Booting from your DVD drive

Your computer will be set up to boot in a particular order (boot order). Depending on how this is set up, you may need to go into your BIOS and change the boot priority to ensure the system boots from CD/DVD first. If this is not set up, you system will boot straight into your existing Windows environment each time.  Different manufacturers use different BIOS types but they all do essentially the same thing.

Have a look at this article for more information in changing your boot order: http://pcsupport.about.com/od/fixtheproblem/ss/bootorderchange.htm

Initial Windows Installation Steps

Select CUSTOM (advanced) to begin the process. If you select UPGRADE you will simply be invited to overwrite the initial Windows system (which will not help you).

In this Window you can see your drive displayed. If you have have more than one drive, or you already have multiple partitions defined, you will see multiple entries here. You may see more than one entry if the manufacturer of your computer created a partition for storing drivers etc.

If you see anything else than unallocated space (as above) you will need to select each entry and then select DELETE. Again, understand that modifying or deleting partition will erase your data – so back up first!

If you are installing on a new drive or, have now deleted the existing partitions, select NEW. Selecting NEW will enable you to define how big you want each partition to be. Remember that each partition requires its own Windows install and each install takes up disk space. The Windows installations on my system take up around 12GB each.

After clicking NEW you will select the size of the drive. by default Windows will use the entire drive for a single partition. If you divide the figure shown in the size box by 2 you will get roughly two partitions of equal size (Windows will kidnap some space and create a partition for system use).

Once you click APPLY the partition size will be set. Then click NEXT (not shown here) and you will be taken back to the previous screen which asked you where you wanted to install Windows. Select the partition you just created and hit NEXT. You will see a window informing you that some drive space will be used by Windows. Click NEXT past that and your install will begin.

The rest of the Windows Installation Process

We have not covered this here as it is the standard install process. You will be asked for basic networking information, time zone, computer name etc. In regards to computer name, give each install a different and descriptive name. This will help should you ever need to identify your machine on a network.

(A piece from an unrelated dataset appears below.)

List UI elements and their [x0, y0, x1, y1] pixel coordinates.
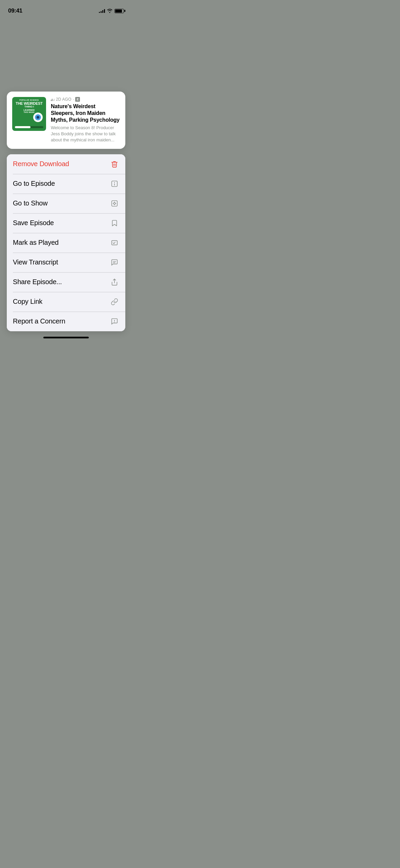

For more information on installing Windows 7 check out:

Installing the Second Partition

The process for installing the second partition is almost identical to the installation of the first. The only difference will be the partition you select. In this case we will be using the unused part of the hard disk.

Giving your boot partition an identity

By default Windows will give each of your boot partitions the same name. You will want to change this so that each partition is easily identifiable within the Windows Boot Manager (as below).

To change the boot partition name you will need to open the Command Prompt and use the BCDEDIT command.  To access the Command Prompt:

START > ACCESSORIES > (Right click + “Run as Administrator”) COMMAND PROMPT

bcdedit /set {current} Description “Traktor-Backup”
You will need to do this for the other partition as well by rebooting and going into that partition.

For more information on the bcdedit command check:

Once you begin working with two partitions you will find it very useful to change the drive labels to something meaningful. This will (or should) prevent you from saving/copying/deleting/moving files to, from or in the wrong partition. To make the change, right click on a drive and select RENAME.

At this point your dual boot environment is ready for action. Configure your boots as primary and back up or use them to execute entirely different tasks. In a future article, we will look at changes you can make to permanently optimize your DJ boot and extract maximum performance from your Windows system.